_EXERCISE PROMPT_. Copy the data below exactly, but not the pictures it contains.

Saved entries
--------------------------------

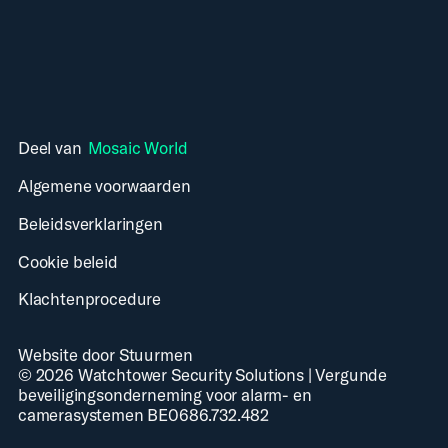
Deel van
Mosaic World
Algemene voorwaarden
Beleidsverklaringen
Cookie beleid
Klachtenprocedure
Website door Stuurmen
©
2026
Watchtower Security Solutions
|
Vergunde
beveiligingsonderneming voor alarm- en
camerasystemen BE0686.732.482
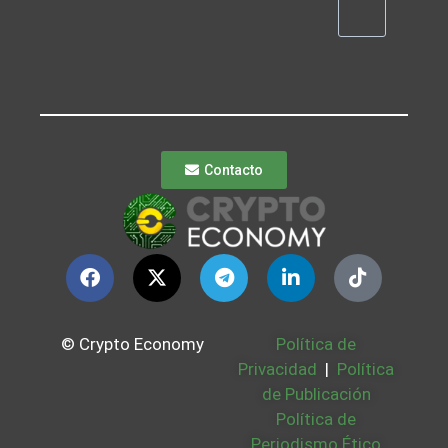
Contacto
© Crypto Economy
Política de
Privacidad
|
Política
de Publicación
Política de
Periodismo Ético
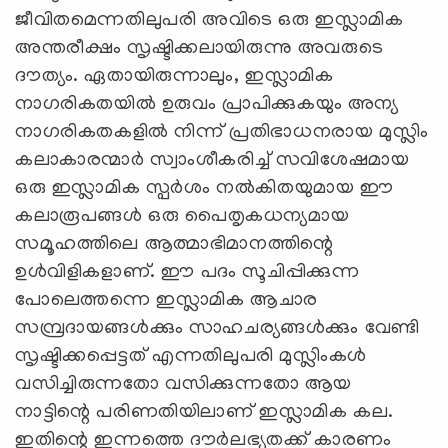
ജീവിതമെന്നതിലുപരി അവിടെ ഒരു ഇസ്ലാമിക
അന്തരീക്ഷം സൃഷ്ടിക്കലായിരുന്നു അവരുടെ
ദൗത്യം. ഏതായിരുന്നാലും, ഇസ്ലാമിക
നാഗരികതയില്‍ ഉരുവം പ്രാപിക്കുകയും അന്യ
നാഗരികതകളില്‍ നിന്ന്‌ പ്രതിഭാധനരായ മുസ്ലിം
കലാകാരന്മാര്‍ സ്വാംശീകരിച്ച്‌ സവിശേഷമായ
ഒരു ഇസ്ലാമിക സ്പര്‍ശം നല്‍കിതയുമായ ഈ
കലാരൂപങ്ങള്‍ ഒരു പൈതൃകധന്യമായ
സമൂഹത്തിലെ ആത്മാഭിമാനത്തിന്റെ
ഉള്‍വിളികളാണ്‌. ഈ പദം സൂചിപ്പിക്കുന്ന
പോലെത്തന്നെ ഇസ്ലാമിക ആചാര
സമ്പ്രദായങ്ങള്‍ക്കും സാഹചര്യങ്ങള്‍ക്കും വേണ്ടി
സൃഷ്ടിക്കപ്പെട്ടത്‌ എന്നതിലുപരി മുസ്ലിംകള്‍
വസിച്ചിരുന്നതോ വസിക്കുന്നതോ ആയ
നാട്ടിന്റെ പരിണതിയിലാണ്‌ ഇസ്ലാമിക കല.
ഇതിന്റെ ഇന്നത്തെ ദൗര്‍ലഭ്യതക്ക്‌ കാരണം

--------------------------------

_YOUR SOLUTION_.
Deel van
Mosaic World
Algemene voorwaarden
Beleidsverklaringen
Cookie beleid
Klachtenprocedure
Website door Stuurmen
©
2026
Watchtower Security Solutions
|
Vergunde
beveiligingsonderneming voor alarm- en
camerasystemen BE0686.732.482
Contacto
© Crypto Economy
Política de
Privacidad
|
Política
de Publicación
Política de
Periodismo Ético
ജീവിതമെന്നതിലുപരി അവിടെ ഒരു ഇസ്ലാമിക
അന്തരീക്ഷം സൃഷ്ടിക്കലായിരുന്നു അവരുടെ
ദൗത്യം. ഏതായിരുന്നാലും, ഇസ്ലാമിക
നാഗരികതയില്‍ ഉരുവം പ്രാപിക്കുകയും അന്യ
നാഗരികതകളില്‍ നിന്ന്‌ പ്രതിഭാധനരായ മുസ്ലിം
കലാകാരന്മാര്‍ സ്വാംശീകരിച്ച്‌ സവിശേഷമായ
ഒരു ഇസ്ലാമിക സ്പര്‍ശം നല്‍കിതയുമായ ഈ
കലാരൂപങ്ങള്‍ ഒരു പൈതൃകധന്യമായ
സമൂഹത്തിലെ ആത്മാഭിമാനത്തിന്റെ
ഉള്‍വിളികളാണ്‌. ഈ പദം സൂചിപ്പിക്കുന്ന
പോലെത്തന്നെ ഇസ്ലാമിക ആചാര
സമ്പ്രദായങ്ങള്‍ക്കും സാഹചര്യങ്ങള്‍ക്കും വേണ്ടി
സൃഷ്ടിക്കപ്പെട്ടത്‌ എന്നതിലുപരി മുസ്ലിംകള്‍
വസിച്ചിരുന്നതോ വസിക്കുന്നതോ ആയ
നാട്ടിന്റെ പരിണതിയിലാണ്‌ ഇസ്ലാമിക കല.
ഇതിന്റെ ഇന്നത്തെ ദൗര്‍ലഭ്യതക്ക്‌ കാരണം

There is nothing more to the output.